Three structural conditions on trust-region radius updates define weak and strong admissibility that guarantee first-order convergence and optimal complexity.

A machine-rendered reading of the paper's core claim, the machinery that carries it, and where it could break.

The paper isolates three conditions on how the trust-region radius is updated: a lower bound tied to the gradient norm, contraction after unsuccessful steps, and controlled expansion after successful steps. Weak admissibility uses the first two conditions and proves that the gradient norm tends to zero when model Hessians stay bounded. Strong admissibility uses the lower bound together with controlled expansion and delivers the optimal worst-case iteration complexity of order one over epsilon squared for reaching first-order stationarity. The same strong condition continues to work when model Hessians grow at most linearly with the iteration count.
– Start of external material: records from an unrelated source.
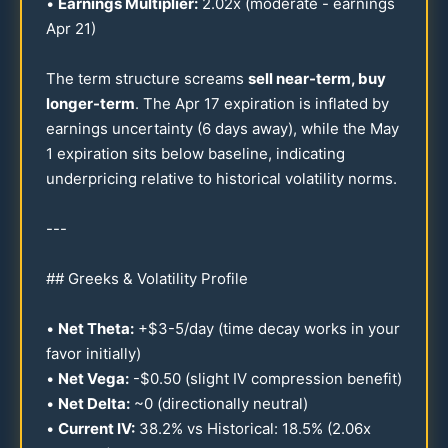
•
Earnings Multiplier:
2.02
x (moderate - earnings
Apr
21
)
The term structure screams
sell near-term, buy
longer-term
. The Apr
17
expiration is inflated by
earnings uncertainty (6 days away), while the May
1 expiration sits below baseline, indicating
underpricing relative to historical volatility norms.
---
## Greeks & Volatility Profile
•
Net Theta:
+$
3-5
/day (time decay works in your
favor initially)
•
Net Vega:
-$
0.50
(slight IV compression benefit)
•
Net Delta:
~0 (directionally neutral)
•
Current IV:
38.2
% vs Historical:
18.5
% (
2.06
x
The authors verify that five practical families of update rules satisfy the appropriate admissibility conditions.

Core claim

By isolating a lower bound relative to the gradient norm, a contraction on unsuccessful iterations, and a controlled expansion on successful iterations, the authors define weakly admissible mechanisms that guarantee lim ||∇f(x_k)|| = 0 and strongly admissible ones that achieve O(ε^{-2}) complexity for first-order stationarity, with the strong version extending to linearly growing Hessians. They verify these properties for fixed-factor, step-driven, retrospective, criticality-anchored, and gradient-scaled mechanisms, while extending prior frameworks to additional scaling factors with decoupled step acceptance.

What carries the argument

Weak admissibility (gradient-norm lower bound plus contraction on unsuccessful iterations) and strong admissibility (gradient-norm lower bound plus controlled expansion on successful iterations) for radius update rules.

If this is right

  • Weak admissibility implies that the gradient norm converges to zero under uniformly bounded model Hessians.
  • Strong admissibility yields the optimal worst-case complexity O(ε^{-2}) for first-order stationarity.
  • Strong admissibility extends the convergence result to the case of linearly growing model Hessians.
  • The five listed mechanism families satisfy the relevant admissibility conditions.
  • Retrospective updates converge even when model Hessians grow linearly.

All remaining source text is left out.